While the bill includes support for farmers, it fails to protect millions of families who rely on SNAP to put food on the table. Most notably, it does not delay the SNAP deadlines still to come from H.R. 1, which would give states a runway to implement these shifts and help prevent eligible families from losing benefits (see above). 

If the House passes a Farm Bill that advances farm support, but fails to undo some of the dangerous changes made to SNAP in HR 1, it will seriously undermine efforts to secure a bipartisan bill later this year—one that supports both farmers and families struggling with food costs. 

The decisions made in the coming days will shape whether there is a real opportunity this year to delay the SNAP cost shift for all states and prevent continued harm to food assistance programs nationwide. We recognize that farmers and producers are struggling due to rising costs and unpredictable markets, and our food system cannot survive without its backbone, which is truly the people that grow our food. It’s a delicate situation, and one that is becoming all too common for advocates – what is the balance that will strengthen daily life for most Americans? 

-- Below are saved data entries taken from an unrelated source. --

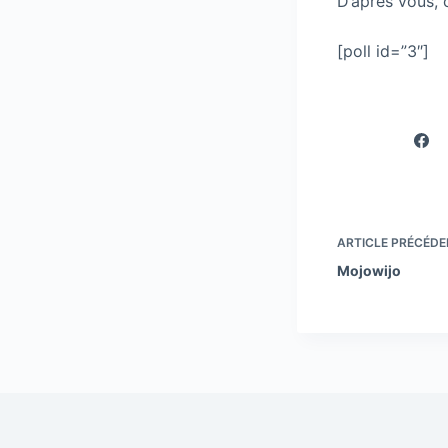
D’après vous,
[poll id=”3″]
ARTICLE
PRÉCÉDE
Mojowijo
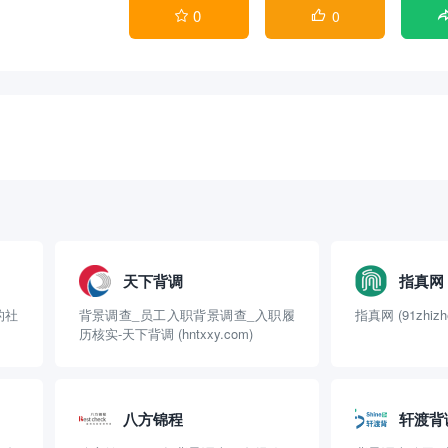
0
0


天下背调
指真网
的社
背景调查_员工入职背景调查_入职履
指真网 (91zhizh
历核实-天下背调 (hntxxy.com)
八方锦程
轩渡背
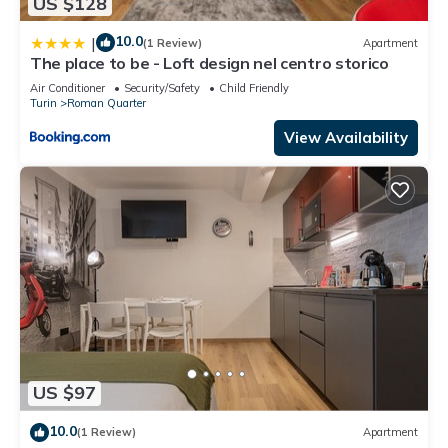
US $128
10.0
|
(1 Review)
Apartment
The place to be - Loft design nel centro storico
Air Conditioner
Security/Safety
Child Friendly
Turin
Roman Quarter
View Availability
US $97
10.0
(1 Review)
Apartment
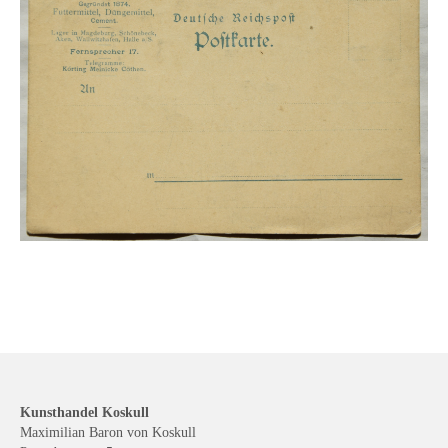
Kunsthandel Koskull
Maximilian Baron von Koskull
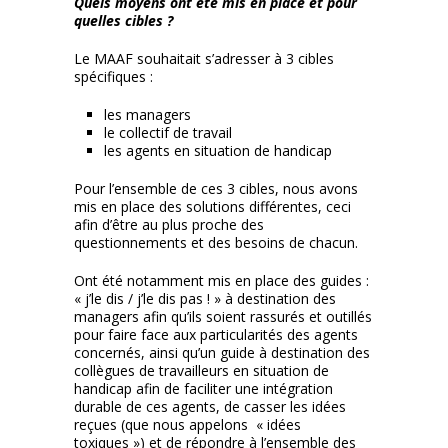
Quels moyens ont été mis en place et pour
quelles cibles ?
Le MAAF souhaitait s’adresser à 3 cibles
spécifiques :
les managers
le collectif de travail
les agents en situation de handicap
Pour l’ensemble de ces 3 cibles, nous avons
mis en place des solutions différentes, ceci
afin d’être au plus proche des
questionnements et des besoins de chacun.
Ont été notamment mis en place des guides :
« j’le dis / j’le dis pas ! » à destination des
managers afin qu’ils soient rassurés et outillés
pour faire face aux particularités des agents
concernés, ainsi qu’un guide à destination des
collègues de travailleurs en situation de
handicap afin de faciliter une intégration
durable de ces agents, de casser les idées
reçues (que nous appelons « idées
toxiques ») et de répondre à l’ensemble des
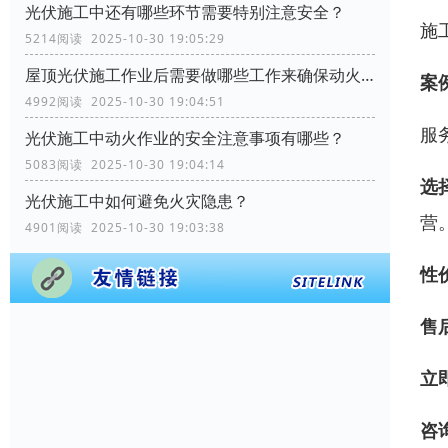
光伏施工中还有哪些环节需要特别注意安全？
施
5214阅读 2025-10-30 19:05:29
屋顶光伏施工作业后需要做哪些工作来确保动火作业的安全？
案
4992阅读 2025-10-30 19:04:51
服
光伏施工中动火作业的安全注意事项有哪些？
5083阅读 2025-10-30 19:04:14
选
光伏施工中如何避免火灾隐患？
营
4901阅读 2025-10-30 19:03:38
性
售
立
咨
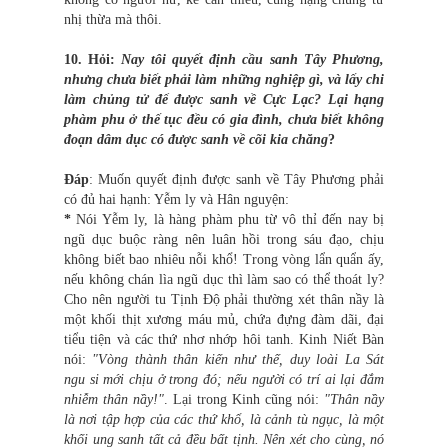
nhị thừa mà thôi.
10. Hỏi:
Nay tôi quyết định cầu sanh Tây Phương,
nhưng chưa biết phải làm những nghiệp gì, và lấy chi
làm chủng tử để được sanh về Cực Lạc? Lại hạng
phàm phu ở thế tục đều có gia đình, chưa biết không
đoạn dâm dục có được sanh về cõi kia chăng
?
Đáp
: Muốn quyết định được sanh về Tây Phương phải
có đủ hai hạnh: Yễm ly và Hân nguyện:
*
Nói Yễm ly, là hàng phàm phu từ vô thỉ đến nay bị
ngũ dục buộc ràng nên luân hồi trong sáu đạo, chịu
không biết bao nhiêu nỗi khổ! Trong vòng lẩn quẩn ấy,
nếu không chán lìa ngũ dục thì làm sao có thể thoát ly?
Cho nên người tu Tịnh Độ phải thường xét thân nầy là
một khối thịt xương máu mủ, chứa đựng đàm dãi, đại
tiểu tiện và các thứ nhơ nhớp hôi tanh. Kinh Niết Bàn
nói:
"Vòng thành thân kiến như thế, duy loài La Sát
ngu si mới chịu ở trong đó; nếu người có trí ai lại đắm
nhiễm thân nầy!"
. Lại trong Kinh cũng nói:
"Thân nầy
là nơi tập hợp của các thứ khổ, là cảnh tù ngục, là một
khối ung sanh tất cả đều bất tịnh. Nên xét cho cùng, nó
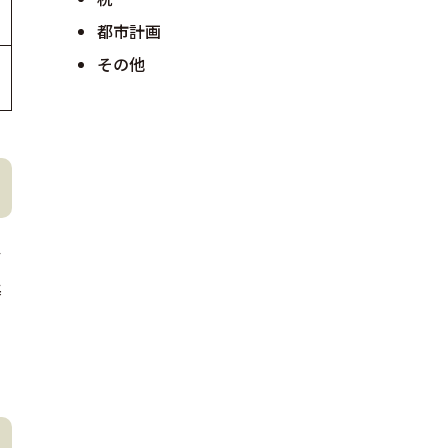
都市計画
その他
備
基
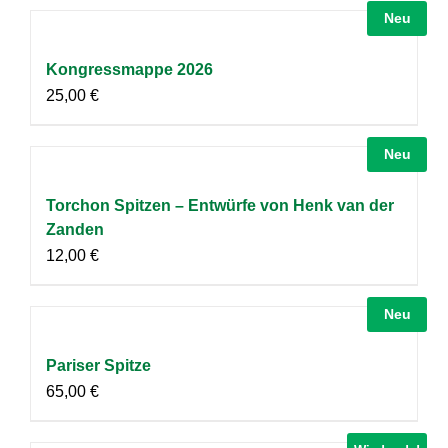
Neu
Kongressmappe 2026
25,00
€
Neu
Torchon Spitzen – Entwürfe von Henk van der
Zanden
12,00
€
Neu
Pariser Spitze
65,00
€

For example, H.R. 7567 has some strong programming in the current version. It establishes a home-delivery pilot program for the Commodity Supplemental Nutrition Program (CSFP, or senior food boxes) and creates a program to strengthen connections between local producers and community food programs (similar to the Local Food Purchase Assistance Cooperative Agreement Program, or LFPA). These are very good things! But at the same time, it doesn’t expand the Emergency Food Assistance Program (TEFAP, or emergency food boxes) or the funding needed to administer it. And this is crucial – when fewer people qualify for SNAP, they turn to food banks, and food banks need support to meet this rising demand.